In September, 1989, appellant again sought custody of Cierra on the basis of a change in circumstances in both his life and that of Simean. At his request, the court, on March 19, 1990, appointed an attorney for Cierra and directed that the attorney report to the court by April 30,1990. No such report was made within that time, and the matter remained open on the docket.

On September 6, 1990, appellant, who in the meanwhile had moved from Frostburg, in Allegany County, to Public Landing, in Worcester County, filed (1) a petition in the Circuit Court for Worcester County for emergency custody of Cierra and for the appointment of a guardian ad litem for the child, (2) a petition in the Circuit Court for Allegany County for change of venue to Worcester County and for the discharge of the attorney, and (3) a request that Judge Sharer, who had conducted all or most of the earlier proceedings in the case, recuse himself. In his petition for change of venue, appellant claimed that many of his witnesses would be from the Worcester County area and that it would be a hardship on them to travel to Allegany County, whereas appellee’s witnesses from Pennsylvania were about equidistant from Allegany and Worcester Counties and therefore would not be inconvenienced by the transfer. Although appellant neglected to cite any authority to support his request, it is clear that he was invoking the court’s authority under Md. Rule 2-327(c) to “transfer any action to any other circuit court where the action might have been brought if the transfer is for the convenience of the parties and witnesses and serves the interests of justice.”

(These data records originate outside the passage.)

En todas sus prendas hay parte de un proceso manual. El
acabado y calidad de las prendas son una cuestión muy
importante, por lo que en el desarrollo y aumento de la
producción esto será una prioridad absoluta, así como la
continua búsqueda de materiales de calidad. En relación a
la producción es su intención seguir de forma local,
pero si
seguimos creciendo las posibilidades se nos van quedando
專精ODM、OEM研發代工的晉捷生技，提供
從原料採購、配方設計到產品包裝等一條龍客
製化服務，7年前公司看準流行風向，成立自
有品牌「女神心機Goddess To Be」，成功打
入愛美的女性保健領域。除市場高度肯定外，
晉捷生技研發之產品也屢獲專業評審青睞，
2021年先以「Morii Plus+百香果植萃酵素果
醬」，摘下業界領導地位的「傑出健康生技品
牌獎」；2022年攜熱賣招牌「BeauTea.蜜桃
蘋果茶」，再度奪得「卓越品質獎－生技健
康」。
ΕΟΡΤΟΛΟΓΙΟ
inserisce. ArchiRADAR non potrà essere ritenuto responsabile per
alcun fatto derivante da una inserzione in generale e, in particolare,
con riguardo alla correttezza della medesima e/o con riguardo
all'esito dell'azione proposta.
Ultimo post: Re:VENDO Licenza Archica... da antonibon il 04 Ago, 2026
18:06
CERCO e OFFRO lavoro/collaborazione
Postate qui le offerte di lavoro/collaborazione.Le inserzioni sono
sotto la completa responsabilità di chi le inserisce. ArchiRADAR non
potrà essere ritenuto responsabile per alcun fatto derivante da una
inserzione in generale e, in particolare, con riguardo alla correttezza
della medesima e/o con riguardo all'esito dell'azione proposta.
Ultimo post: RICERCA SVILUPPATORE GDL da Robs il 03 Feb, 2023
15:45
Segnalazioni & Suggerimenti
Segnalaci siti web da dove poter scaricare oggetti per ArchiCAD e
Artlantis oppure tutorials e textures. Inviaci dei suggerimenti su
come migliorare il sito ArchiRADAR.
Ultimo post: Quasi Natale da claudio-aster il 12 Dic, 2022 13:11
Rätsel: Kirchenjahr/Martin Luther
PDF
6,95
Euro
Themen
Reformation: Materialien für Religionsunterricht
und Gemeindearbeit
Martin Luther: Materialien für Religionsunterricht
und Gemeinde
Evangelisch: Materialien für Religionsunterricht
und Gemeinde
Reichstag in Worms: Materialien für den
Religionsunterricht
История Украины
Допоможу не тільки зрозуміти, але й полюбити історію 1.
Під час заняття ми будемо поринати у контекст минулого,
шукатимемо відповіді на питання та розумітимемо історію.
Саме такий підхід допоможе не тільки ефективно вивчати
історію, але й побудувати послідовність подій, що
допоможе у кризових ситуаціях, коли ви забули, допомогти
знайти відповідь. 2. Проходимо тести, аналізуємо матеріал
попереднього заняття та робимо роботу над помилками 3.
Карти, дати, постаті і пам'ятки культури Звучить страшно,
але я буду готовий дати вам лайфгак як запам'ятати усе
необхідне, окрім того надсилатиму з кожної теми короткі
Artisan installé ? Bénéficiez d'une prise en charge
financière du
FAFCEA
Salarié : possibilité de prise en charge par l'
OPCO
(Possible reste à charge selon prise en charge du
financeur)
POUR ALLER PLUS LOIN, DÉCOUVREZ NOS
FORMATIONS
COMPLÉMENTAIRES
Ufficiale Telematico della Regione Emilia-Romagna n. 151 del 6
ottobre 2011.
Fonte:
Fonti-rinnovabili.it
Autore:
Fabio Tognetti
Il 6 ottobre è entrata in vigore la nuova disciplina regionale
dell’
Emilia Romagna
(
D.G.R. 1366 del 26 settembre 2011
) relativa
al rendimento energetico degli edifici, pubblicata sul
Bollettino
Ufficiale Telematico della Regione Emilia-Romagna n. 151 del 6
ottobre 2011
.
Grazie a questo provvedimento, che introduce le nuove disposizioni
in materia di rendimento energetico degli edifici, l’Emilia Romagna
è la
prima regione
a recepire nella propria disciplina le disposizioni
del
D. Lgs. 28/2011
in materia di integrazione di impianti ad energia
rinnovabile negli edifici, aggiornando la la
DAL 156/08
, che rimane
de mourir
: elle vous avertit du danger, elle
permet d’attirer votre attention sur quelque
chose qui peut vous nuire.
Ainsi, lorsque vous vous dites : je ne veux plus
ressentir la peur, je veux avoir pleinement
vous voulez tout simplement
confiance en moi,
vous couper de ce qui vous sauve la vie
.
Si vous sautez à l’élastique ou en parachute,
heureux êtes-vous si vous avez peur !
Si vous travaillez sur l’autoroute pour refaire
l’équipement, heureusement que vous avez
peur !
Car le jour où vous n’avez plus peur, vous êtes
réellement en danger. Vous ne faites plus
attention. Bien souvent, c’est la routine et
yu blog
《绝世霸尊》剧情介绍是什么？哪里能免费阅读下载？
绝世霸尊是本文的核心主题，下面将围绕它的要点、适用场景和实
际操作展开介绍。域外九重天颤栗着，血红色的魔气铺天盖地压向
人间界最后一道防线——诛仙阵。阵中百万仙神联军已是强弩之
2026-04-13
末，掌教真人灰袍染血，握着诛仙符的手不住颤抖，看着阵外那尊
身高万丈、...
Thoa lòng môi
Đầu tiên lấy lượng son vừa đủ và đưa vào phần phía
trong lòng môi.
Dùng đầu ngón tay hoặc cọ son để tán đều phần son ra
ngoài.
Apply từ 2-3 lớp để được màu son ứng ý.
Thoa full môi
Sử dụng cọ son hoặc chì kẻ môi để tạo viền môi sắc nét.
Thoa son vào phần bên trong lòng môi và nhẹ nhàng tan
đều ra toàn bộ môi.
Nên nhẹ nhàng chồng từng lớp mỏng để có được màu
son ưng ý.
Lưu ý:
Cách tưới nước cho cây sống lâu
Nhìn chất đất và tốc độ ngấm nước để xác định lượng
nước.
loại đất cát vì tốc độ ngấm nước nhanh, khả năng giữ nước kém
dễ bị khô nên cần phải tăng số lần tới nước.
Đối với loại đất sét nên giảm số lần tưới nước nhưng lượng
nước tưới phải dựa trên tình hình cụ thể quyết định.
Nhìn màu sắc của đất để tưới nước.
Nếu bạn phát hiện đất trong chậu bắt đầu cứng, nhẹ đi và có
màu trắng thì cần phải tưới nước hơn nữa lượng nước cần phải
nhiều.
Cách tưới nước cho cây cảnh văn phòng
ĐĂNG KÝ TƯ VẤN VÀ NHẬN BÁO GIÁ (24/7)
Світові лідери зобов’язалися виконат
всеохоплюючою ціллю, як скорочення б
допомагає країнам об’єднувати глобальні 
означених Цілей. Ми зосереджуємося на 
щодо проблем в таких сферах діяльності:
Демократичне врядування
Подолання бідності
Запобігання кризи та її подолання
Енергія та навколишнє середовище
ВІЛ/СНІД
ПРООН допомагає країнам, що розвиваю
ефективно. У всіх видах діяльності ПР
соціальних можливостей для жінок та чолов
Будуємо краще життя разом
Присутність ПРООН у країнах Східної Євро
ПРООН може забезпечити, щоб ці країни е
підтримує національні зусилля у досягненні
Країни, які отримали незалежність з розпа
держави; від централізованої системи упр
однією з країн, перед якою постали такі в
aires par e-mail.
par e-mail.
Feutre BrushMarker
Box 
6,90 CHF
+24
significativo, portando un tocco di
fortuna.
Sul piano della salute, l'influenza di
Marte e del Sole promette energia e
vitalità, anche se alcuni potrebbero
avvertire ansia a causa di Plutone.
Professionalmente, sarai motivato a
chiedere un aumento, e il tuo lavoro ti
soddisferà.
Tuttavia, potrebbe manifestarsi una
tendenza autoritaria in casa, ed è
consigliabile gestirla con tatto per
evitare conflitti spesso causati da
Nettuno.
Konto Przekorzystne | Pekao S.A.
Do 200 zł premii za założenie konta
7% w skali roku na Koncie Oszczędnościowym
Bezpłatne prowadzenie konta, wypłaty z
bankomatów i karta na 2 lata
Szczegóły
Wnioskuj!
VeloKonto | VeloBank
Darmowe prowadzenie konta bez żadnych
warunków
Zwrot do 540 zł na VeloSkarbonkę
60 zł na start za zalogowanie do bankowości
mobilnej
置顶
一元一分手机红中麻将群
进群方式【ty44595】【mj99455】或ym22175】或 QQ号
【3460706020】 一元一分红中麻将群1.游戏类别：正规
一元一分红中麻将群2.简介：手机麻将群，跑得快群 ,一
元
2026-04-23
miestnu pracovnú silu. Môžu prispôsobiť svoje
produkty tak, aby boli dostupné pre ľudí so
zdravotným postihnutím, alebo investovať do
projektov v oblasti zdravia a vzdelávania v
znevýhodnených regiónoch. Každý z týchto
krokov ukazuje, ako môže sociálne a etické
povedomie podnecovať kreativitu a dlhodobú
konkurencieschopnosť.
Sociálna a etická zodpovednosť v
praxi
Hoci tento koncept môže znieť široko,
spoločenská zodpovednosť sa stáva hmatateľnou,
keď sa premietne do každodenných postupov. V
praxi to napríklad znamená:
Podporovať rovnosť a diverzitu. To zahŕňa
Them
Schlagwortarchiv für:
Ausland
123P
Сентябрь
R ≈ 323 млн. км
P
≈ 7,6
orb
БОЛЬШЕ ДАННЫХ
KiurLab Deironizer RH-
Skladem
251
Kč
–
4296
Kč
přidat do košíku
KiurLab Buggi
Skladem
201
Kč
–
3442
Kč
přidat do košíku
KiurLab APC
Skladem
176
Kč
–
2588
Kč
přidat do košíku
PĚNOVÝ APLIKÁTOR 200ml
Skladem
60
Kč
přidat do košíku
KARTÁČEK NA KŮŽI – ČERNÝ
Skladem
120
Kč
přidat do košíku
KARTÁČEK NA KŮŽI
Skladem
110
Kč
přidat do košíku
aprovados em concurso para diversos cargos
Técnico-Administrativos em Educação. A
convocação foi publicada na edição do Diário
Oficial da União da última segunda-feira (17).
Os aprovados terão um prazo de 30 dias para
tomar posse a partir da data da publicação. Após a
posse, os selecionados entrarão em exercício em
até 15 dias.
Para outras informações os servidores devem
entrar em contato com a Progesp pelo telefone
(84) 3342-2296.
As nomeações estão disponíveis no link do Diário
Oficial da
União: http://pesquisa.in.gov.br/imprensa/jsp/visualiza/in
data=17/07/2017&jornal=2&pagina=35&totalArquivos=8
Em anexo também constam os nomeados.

Appellee not only opposed the petition to transfer but filed her own petition in the Allegany County court to hold appellant in contempt for his refusal to return Cierra to appellee following the child’s summer visit with appellant. The attorney for the child then filed a request to be discharged, contending he could not make a recommendation without first interviewing Cierra in the presence of appellee and that appellant refused to release the child for that purpose.

Judge Sharer granted the motion to recuse himself and appointed Judge Thayer to hear the petition.

In October, 1990, the child’s attorney filed an interim report with the court. He noted that, with appellee’s consent, Cierra had spent the summer with appellant in Worcester County but that the parties disagreed as to the nature of that consent. Appellant claimed that appellee had, in fact, relinquished custody of Cierra, that he had therefore enrolled her in school in Worcester County, but that appellee then changed her mind. Appellee, on the other hand, contended that Cierra was there merely on a summer visit and was to be returned to Pennsylvania in July. Appellee had filed criminal charges against appellant in Worcester County for child abduction.

On November 13, 1990, after a hearing, Judge Thayer denied the petition for change of venue. He concluded that (1) Cierra had “virtually no contact with Worcester County,” but was there essentially “on an extended visit,” (2) there was a long history of the case in Allegany County, (3) if the case remained in Allegany County, appellant’s witnesses “will have, perhaps, a little further to travel than will [appellee’s] witnesses,” and (4) “the only thing in favor, on balance, of Worcester County is the distance and I believe that it is not sufficient to overcome the other contacts, limited at this point though they may be, established in Allegany County.” Judge Thayer also decided not to remove the child’s attorney.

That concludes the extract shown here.